Еще хуже было дело с математикой. Лобанов считал нас неспособными к изучению математики и презрительно-небрежно относился к нашим ответам, ставя хорошие баллы за такое решение арифметических задач и за такие ответы по геометрии, которые сплошь и рядом доказывали и незнание арифметики, и полное отсутствие логики. Арифметику знали мы действительно плохо — ее проходили в средних классах слишком поверхностно, в каком-то специально девичьем курсе, — но зачем он относился к нам так презрительно? Почему, став нашим преподавателем, не приложил стараний, чтобы мы лучше узнали арифметику и научились говорить логичнее и точнее? Пробьет, бывало, звонок, пройдет полчаса, все учителя давно разошлись по классам, а он все прохаживается взад и вперед по коридору, решив, очевидно, раз навсегда, что решительно все равно, будем ли мы толочь воду час или 15 минут.

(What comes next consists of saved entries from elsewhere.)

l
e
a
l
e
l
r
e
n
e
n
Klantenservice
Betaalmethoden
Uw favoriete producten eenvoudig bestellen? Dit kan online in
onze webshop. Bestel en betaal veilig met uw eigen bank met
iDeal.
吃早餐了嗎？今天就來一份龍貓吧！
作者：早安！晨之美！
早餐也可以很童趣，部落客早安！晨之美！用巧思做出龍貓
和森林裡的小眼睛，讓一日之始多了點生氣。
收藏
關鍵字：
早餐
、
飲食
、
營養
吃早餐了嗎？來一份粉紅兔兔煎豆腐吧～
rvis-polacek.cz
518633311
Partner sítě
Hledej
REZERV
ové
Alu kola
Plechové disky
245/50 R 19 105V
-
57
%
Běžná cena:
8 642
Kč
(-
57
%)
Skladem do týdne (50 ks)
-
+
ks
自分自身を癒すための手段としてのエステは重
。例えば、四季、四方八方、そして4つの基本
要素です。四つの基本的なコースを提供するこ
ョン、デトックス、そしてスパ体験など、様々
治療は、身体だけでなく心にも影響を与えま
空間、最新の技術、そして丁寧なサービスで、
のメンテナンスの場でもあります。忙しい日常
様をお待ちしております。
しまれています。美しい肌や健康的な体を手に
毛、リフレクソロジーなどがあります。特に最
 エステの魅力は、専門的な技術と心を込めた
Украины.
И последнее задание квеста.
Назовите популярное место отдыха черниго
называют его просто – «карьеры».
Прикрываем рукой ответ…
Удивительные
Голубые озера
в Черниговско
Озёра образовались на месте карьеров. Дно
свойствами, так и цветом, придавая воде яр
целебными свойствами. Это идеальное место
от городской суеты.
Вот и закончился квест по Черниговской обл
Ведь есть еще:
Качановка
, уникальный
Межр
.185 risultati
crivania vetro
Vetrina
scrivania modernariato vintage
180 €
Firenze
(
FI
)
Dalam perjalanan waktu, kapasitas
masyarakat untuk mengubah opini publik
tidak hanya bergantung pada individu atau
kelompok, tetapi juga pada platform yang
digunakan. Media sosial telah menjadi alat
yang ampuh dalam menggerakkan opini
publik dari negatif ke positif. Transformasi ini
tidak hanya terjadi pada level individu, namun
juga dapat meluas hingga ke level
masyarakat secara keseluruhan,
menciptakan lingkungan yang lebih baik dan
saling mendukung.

А между тем Лобанов более, чем кто другой, мог влиять на нас и учить нас. Помню, как однажды он вызвал одну из плохоньких учениц. Речь шла об амальгаме. «...И покрывают амальгамою заднюю часть его» (то есть зеркала), — говорит воспитанница. Лобанов откидывается на спинку стула, насмешливо прищуривает глаза и спрашивает: «Заднюю часть кого?» У всех нас стояло в тетрадях то именно выражение, которое употребила воспитанница, но никто не заметил его нелогичности. Насмешливый вопрос Лобанова заставил нас обдумывать слова и выражения и повлиял на нас гораздо быстрее, чем могли бы повлиять несколько уроков русского языка, где все замыкалось в известные рамки и вертелось на одних и тех же классических выражениях.

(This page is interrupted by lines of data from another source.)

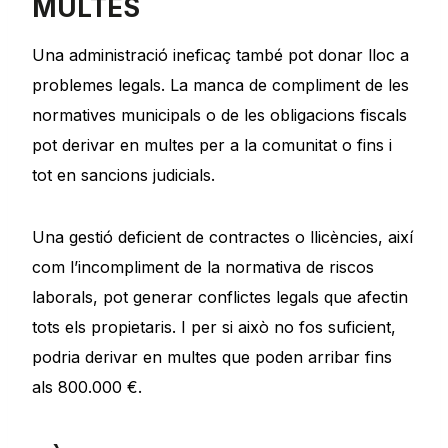
MULTES
Una administració ineficaç també pot donar lloc a
problemes legals. La manca de compliment de les
normatives municipals o de les obligacions fiscals
pot derivar en multes per a la comunitat o fins i
tot en sancions judicials.
Una gestió deficient de contractes o llicències, així
com l’incompliment de la normativa de riscos
laborals, pot generar conflictes legals que afectin
tots els propietaris. I per si això no fos suficient,
podria derivar en multes que poden arribar fins
als 800.000 €.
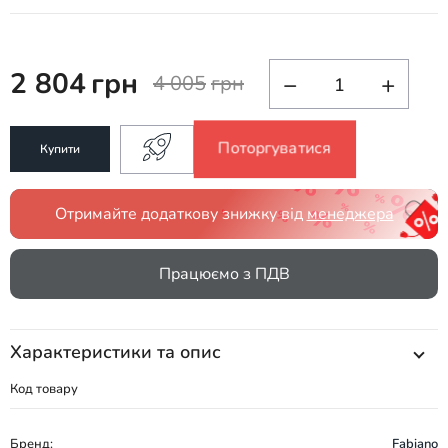
2 804
грн
−
+
4 005
грн
Поторгуватися
Купити
Отримайте додаткову знижку від
менеджера
Працюємо з ПДВ
Характеристики та опис
Код товару
Бренд:
Fabiano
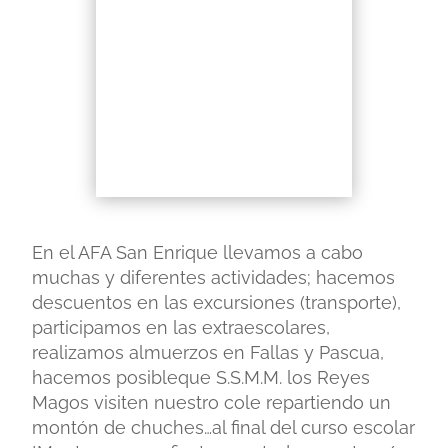
En el AFA San Enrique llevamos a cabo
muchas y diferentes actividades; hacemos
descuentos en las excursiones (transporte),
participamos en las extraescolares,
realizamos almuerzos en Fallas y Pascua,
hacemos posibleque S.S.M.M. los Reyes
Magos visiten nuestro cole repartiendo un
montón de chuches…al final del curso escolar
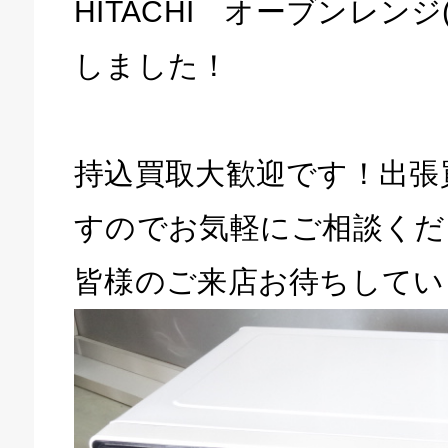
HITACHI オーブンレンジ(
しました！
持込買取大歓迎です！出張
すのでお気軽にご相談くだ
皆様のご来店お待ちしてい
キドキ 磐田店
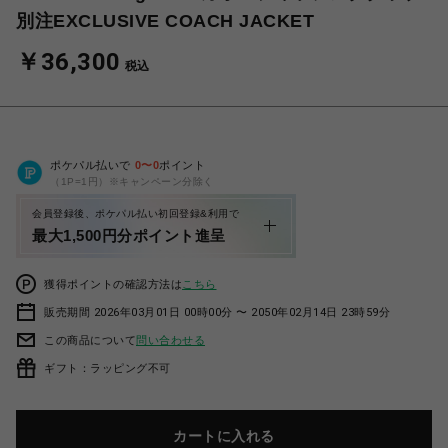
別注EXCLUSIVE COACH JACKET
￥36,300
税込
ポケパル払いで
0
〜
0
ポイント
（1P=1円）※キャンペーン分除く
会員登録後、ポケパル払い初回登録&利用で
最大1,500円分ポイント進呈
獲得ポイントの確認方法は
こちら
販売期間 2026年03月01日 00時00分 〜 2050年02月14日 23時59分
この商品について
問い合わせる
ギフト：ラッピング不可
カートに入れる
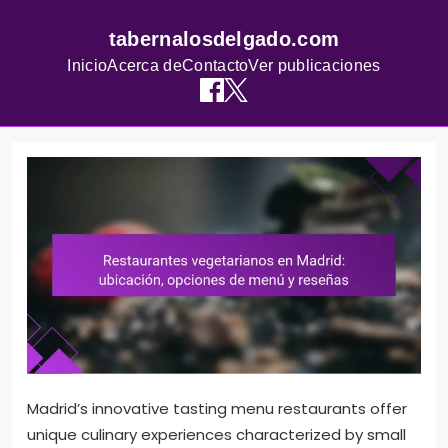
tabernalosdelgado.com
Inicio
Acerca de
Contacto
Ver publicaciones
Skip
to
content
Madrid’s innovative tasting menu restaurants offer
unique culinary experiences characterized by small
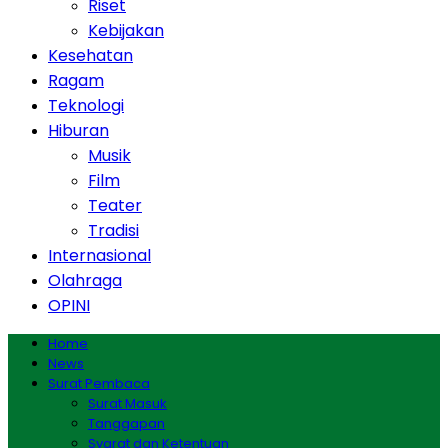
Riset
Kebijakan
Kesehatan
Ragam
Teknologi
Hiburan
Musik
Film
Teater
Tradisi
Internasional
Olahraga
OPINI
Home
News
Surat Pembaca
Surat Masuk
Tanggapan
Syarat dan Ketentuan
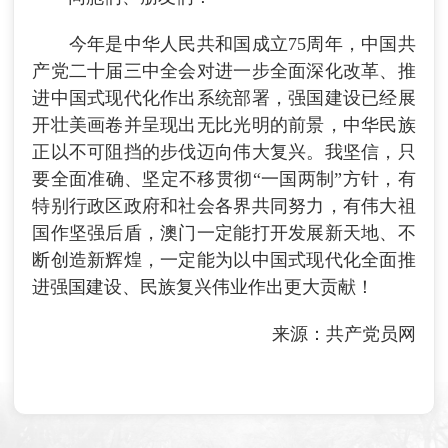
今年是中华人民共和国成立75周年，中国共
产党二十届三中全会对进一步全面深化改革、推
进中国式现代化作出系统部署，强国建设已经展
开壮美画卷并呈现出无比光明的前景，中华民族
正以不可阻挡的步伐迈向伟大复兴。我坚信，只
要全面准确、坚定不移贯彻“一国两制”方针，有
特别行政区政府和社会各界共同努力，有伟大祖
国作坚强后盾，澳门一定能打开发展新天地、不
断创造新辉煌，一定能为以中国式现代化全面推
进强国建设、民族复兴伟业作出更大贡献！
来源：共产党员网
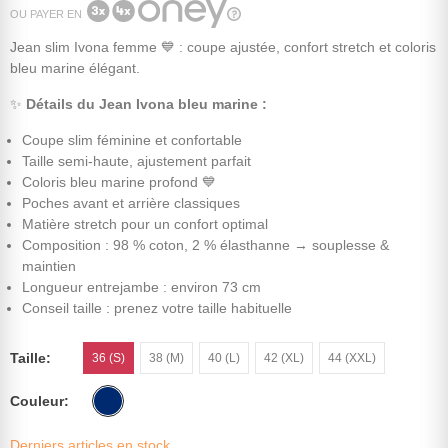
OU PAYER EN
Jean slim Ivona femme 💙 : coupe ajustée, confort stretch et coloris
bleu marine élégant.
✨
Détails du Jean Ivona bleu marine :
Coupe slim féminine et confortable
Taille semi-haute, ajustement parfait
Coloris bleu marine profond 💙
Poches avant et arrière classiques
Matière stretch pour un confort optimal
Composition : 98 % coton, 2 % élasthanne → souplesse &
maintien
Longueur entrejambe : environ 73 cm
Conseil taille : prenez votre taille habituelle
Taille
36 (S)
38 (M)
40 (L)
42 (XL)
44 (XXL)
Couleur
Derniers articles en stock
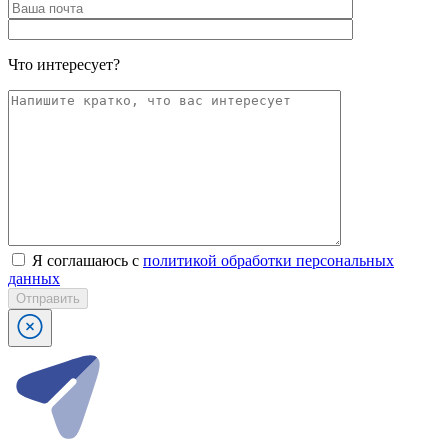
Что интересует?
Я соглашаюсь с
политикой обработки персональных
данных
Отправить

Чувство раздражения, поднявшееся у меня против Лобанова, с течением времени усиливалось все более и более; чем выше ставила я его прежде, тем суровее относилась к нему теперь. Он был приятелем с <учителем георгафии> Кейзе- ром, и в перемену они, обыкновенно, прохаживались вместе, один — шагая медленно и небрежно, равнодушный, по-видимому, ко всему, другой — все зорко окидывая быстрым взглядом живых глаз и сейчас же безошибочно уясняя себе положение.